Russian opposition politician

Ksenia Fadeeva (Ксения Владиславовна Фадеева) is a Russian opposition politician, former regional coordinator of Alexei Navalny Headquarters in Tomsk.

==Early life and education==

Fadeeva graduated from the Faculty of International Law of Tomsk State University in 2014. During her student years, she actively participated in pickets and rallies, and was repeatedly detained and find for voicing her opinions. In 2015, she became the regional coordinator of the Golos movement.

==Career==
In 2020, she won at the local elections and was elected to the Tomsk city council.

In 2021, when Navalny's Foundation for Fighting Corruption (FBK) was declared an "extremist organization", many of former coordinators and employees of Alexey Navalny’s regional campaign offices faced potential persecution. In late December 2021, Fadeeva's home was searched. By decision of the Kirovsky District Court in Tomsk, Fadeeva was placed under pre-trial restrictions.

On December 29, 2023, after a closed trial Fadeeva was sentenced to 9 years in prison under extremists charges.
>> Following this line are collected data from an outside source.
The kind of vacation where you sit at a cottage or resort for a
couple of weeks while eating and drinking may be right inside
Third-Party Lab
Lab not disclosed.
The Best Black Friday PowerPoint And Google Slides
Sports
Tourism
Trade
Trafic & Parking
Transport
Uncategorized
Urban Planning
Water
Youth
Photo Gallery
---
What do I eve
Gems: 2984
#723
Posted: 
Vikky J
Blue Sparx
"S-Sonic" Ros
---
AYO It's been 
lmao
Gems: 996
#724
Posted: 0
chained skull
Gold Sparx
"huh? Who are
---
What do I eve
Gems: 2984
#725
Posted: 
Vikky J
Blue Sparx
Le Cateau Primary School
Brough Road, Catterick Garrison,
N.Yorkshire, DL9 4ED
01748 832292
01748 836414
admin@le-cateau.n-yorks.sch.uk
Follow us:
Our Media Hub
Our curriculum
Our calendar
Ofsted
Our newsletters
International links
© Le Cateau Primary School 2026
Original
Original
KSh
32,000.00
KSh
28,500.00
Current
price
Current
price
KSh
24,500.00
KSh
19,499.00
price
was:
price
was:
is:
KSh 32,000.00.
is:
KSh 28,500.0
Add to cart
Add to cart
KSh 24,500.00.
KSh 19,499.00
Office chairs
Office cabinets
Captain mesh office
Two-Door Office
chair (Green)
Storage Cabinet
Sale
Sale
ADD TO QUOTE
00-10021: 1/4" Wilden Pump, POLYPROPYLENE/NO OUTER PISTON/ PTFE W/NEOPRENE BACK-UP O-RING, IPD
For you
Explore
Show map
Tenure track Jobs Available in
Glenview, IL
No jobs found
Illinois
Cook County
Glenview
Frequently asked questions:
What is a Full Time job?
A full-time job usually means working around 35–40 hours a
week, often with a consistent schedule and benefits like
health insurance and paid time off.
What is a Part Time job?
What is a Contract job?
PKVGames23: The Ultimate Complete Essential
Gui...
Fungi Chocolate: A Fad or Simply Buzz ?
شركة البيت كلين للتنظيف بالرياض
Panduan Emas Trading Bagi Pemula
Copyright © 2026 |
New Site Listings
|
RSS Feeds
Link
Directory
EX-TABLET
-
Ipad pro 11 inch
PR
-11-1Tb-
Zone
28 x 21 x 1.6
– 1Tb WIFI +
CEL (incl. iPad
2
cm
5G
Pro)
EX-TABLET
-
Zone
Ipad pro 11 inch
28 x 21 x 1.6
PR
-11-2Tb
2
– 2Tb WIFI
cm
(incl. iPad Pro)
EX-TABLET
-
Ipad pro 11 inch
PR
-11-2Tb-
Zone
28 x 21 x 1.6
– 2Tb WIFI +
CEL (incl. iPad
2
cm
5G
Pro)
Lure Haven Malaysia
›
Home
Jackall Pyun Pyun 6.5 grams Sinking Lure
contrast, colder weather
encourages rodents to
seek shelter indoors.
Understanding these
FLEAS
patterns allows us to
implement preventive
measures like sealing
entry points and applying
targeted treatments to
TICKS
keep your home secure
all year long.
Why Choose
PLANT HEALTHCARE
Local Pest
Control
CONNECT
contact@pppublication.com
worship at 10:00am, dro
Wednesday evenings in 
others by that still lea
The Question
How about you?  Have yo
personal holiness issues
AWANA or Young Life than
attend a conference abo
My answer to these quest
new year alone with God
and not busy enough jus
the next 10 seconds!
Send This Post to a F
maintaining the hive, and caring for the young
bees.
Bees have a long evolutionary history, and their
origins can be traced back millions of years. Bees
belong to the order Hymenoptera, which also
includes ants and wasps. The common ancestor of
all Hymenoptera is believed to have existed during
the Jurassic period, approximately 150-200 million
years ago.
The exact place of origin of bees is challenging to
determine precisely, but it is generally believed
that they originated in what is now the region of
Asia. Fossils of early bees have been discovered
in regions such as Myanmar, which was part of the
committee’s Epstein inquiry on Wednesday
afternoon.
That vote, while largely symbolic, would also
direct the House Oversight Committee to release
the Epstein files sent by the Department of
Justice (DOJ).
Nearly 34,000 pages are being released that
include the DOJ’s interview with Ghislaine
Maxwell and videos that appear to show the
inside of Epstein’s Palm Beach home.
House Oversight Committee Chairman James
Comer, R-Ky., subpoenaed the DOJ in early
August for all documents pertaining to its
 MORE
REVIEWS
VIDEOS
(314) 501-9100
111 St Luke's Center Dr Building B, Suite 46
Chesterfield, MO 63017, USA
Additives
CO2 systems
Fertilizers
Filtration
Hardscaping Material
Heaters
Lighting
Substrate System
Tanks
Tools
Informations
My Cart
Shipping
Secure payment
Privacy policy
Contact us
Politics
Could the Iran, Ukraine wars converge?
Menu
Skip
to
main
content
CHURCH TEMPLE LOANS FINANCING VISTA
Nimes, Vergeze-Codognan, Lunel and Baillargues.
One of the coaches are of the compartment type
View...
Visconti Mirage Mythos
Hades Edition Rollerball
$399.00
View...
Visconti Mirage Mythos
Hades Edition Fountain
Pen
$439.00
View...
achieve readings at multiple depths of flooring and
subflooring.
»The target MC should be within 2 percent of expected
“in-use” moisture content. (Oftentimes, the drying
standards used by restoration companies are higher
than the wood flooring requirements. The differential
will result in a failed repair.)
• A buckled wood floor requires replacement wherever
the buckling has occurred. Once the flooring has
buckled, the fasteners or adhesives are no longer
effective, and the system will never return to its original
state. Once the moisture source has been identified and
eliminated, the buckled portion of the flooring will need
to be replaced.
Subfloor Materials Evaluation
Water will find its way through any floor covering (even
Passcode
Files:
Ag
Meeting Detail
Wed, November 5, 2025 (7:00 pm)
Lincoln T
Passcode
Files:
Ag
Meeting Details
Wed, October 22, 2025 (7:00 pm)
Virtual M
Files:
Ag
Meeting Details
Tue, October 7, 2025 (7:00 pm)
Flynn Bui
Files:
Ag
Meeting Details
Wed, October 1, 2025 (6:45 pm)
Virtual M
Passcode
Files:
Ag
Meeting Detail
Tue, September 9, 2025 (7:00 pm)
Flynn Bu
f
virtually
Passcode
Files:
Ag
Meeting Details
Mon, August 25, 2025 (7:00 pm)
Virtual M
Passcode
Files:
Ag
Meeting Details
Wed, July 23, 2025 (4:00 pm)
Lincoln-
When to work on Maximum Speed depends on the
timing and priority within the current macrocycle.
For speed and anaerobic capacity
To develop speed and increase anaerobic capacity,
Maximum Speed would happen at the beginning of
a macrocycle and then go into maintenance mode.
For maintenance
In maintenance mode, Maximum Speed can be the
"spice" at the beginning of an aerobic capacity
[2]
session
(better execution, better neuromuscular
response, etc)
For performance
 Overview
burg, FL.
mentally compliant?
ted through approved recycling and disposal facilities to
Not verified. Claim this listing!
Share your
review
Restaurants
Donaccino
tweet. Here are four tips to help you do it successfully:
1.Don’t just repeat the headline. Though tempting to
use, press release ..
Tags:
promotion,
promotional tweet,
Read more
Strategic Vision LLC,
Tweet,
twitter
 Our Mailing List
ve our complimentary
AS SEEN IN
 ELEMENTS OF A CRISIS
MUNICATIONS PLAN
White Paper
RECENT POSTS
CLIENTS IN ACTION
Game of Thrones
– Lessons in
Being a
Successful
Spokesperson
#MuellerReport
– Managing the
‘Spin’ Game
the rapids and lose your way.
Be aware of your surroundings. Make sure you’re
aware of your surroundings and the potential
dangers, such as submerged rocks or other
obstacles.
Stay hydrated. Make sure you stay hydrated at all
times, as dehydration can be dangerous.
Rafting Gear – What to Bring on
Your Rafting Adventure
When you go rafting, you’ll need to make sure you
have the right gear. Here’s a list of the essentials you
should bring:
She was also fined 500,000 rubles ($5,500). The sentence was widely condemned and perceived as politically motivated.

== Release in 2024 prisoner exchange ==
On 1 August 2024, Fadeeva was released as one of 16 prisoners freed by Russia and Belarus in the 2024 Ankara prisoner exchange. The exchange, which took place at Ankara Esenboğa Airport in Turkey, involved 26 individuals in total, including American journalist Evan Gershkovich, former U.S. Marine Paul Whelan, and Russian opposition figures Vladimir Kara-Murza, Ilya Yashin, and Andrei Pivovarov. Fadeeva and the other freed Russian political prisoners were flown to Germany, where they were met by German Chancellor Olaf Scholz at Cologne Bonn Airport. Fadeeva stated publicly that she had not given her consent to the exchange.